Dort aber möchte ich das lange Passwort eingeben, denn am Laptop steht mir eine echte Tastatur zur Verfügung. Die Software-Tastatur ist schlichtweg unpraktisch, sodass ich das Tablet deswegen des Öfteren eben doch nicht zur Hand genommen habe. Entweder wäre also eine stark verbesserte Software-Tastatur oder die Möglichkeit zur getrennten Konfiguration der Entsperrmöglichkeiten nützlich – im Idealfall natürlich auch beides.

Microsoft sollte acht Zoll stärker fokussieren

Windows 8 macht an vielen Stellen den Eindruck, als sei es optimal für den Gebrauch auf einem 8”-Tablet.
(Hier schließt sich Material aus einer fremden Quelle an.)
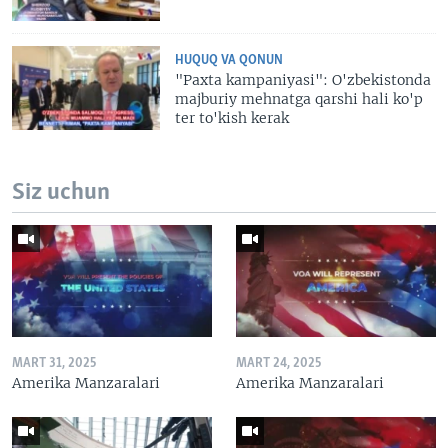
HUQUQ VA QONUN
"Paxta kampaniyasi": O'zbekistonda
majburiy mehnatga qarshi hali ko'p
ter to'kish kerak
Siz uchun
MART 31, 2025
MART 24, 2025
Amerika Manzaralari
Amerika Manzaralari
Die vielen verschiedenen UI-Features sind schnell und fix ausgeführt, das gesamte System wirkt optisch weit weniger, in Ermangelung eines besseren Begriffs, “unfertig”. Des Weiteren deutet dieser Formfaktor mit diesem Betriebssytem oftmals darauf hin, wie das mobile Büro, welches also ständig mit dabei ist, in Zukunft aussehen könnte und welche Geräteart hierbei den zentralen Part darstellt.

Hersteller könnten und sollten diesen Ansatz meiner Meinung nach definitiv stärker verfolgen und ihre Geräte entsprechend auslegen. Dem Dell Venue 8 Pro fehlt beispielsweise jegliche Möglichkeit, den Bildschirminhalt auf einem externen Monitor auszugeben und das ist, gelinde gesagt, richtig blöd. Das Potenzial ist da und Hersteller sollten es definitiv sehr viel stärker verfolgen.


Der Zug, Windows 8 und damit das Metro-UI als Consumer-System zu verkaufen, ist meiner Meinung noch nicht einmal abgefahren, sondern nie gestartet. Mit den Surface-Geräten gibt Microsoft bereits die Business- bzw. Creator-Richtung vor und diese sollte man noch stärker und entschiedener verfolgen und zur Öffentlichkeit hin kommunizieren.

Eine Art “Surface-Mini”, wie es in der Vergangenheit bereits des Öfteren in der Gerüchteküche die Runde machte, könnte für Microsoft eine Rechnung sein, die sich auszahlt: Alle Daten sind zentral auf einem Gerät immer verfügbar, die Bedienung des Modern-UI ist sehr viel besser und mit externen Eingabegeräten ist auch der Desktop-Modus einwandfrei bedienbar.

Auch 3rd-Party-Hersteller sind hier natürlich gefragt. Dell hat mit dem Venue 8 Pro beispielsweise ein grundsolides Tablet zum günstigen Preis gebaut, das sich gut anfühlt, kompakt ist, eine gute Akkulaufzeit bietet, auch ausreichend performant ist und grundsätzlich insgesamt gut funktioniert. Ein Nachfolger mit Mini-HDMI-Port könnte eine ziemlich coole Angelegenheit werden – so etwas würde ich mir wirklich wünschen.